## HOW TO COMPLETE THIS TASK
Would you please copy every line from the records that contains the word "voor"?

## DATA EXTRACTS

----------------------------------------

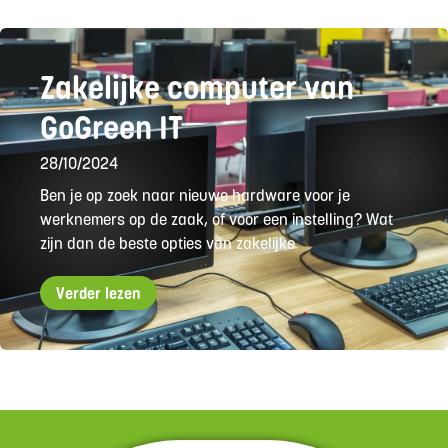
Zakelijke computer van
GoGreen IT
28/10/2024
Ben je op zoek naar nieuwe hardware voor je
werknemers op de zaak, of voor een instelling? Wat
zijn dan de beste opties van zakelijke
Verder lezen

----------------------------------------

## SOLUTION
Ben je op zoek naar nieuwe hardware voor je
werknemers op de zaak, of voor een instelling? Wat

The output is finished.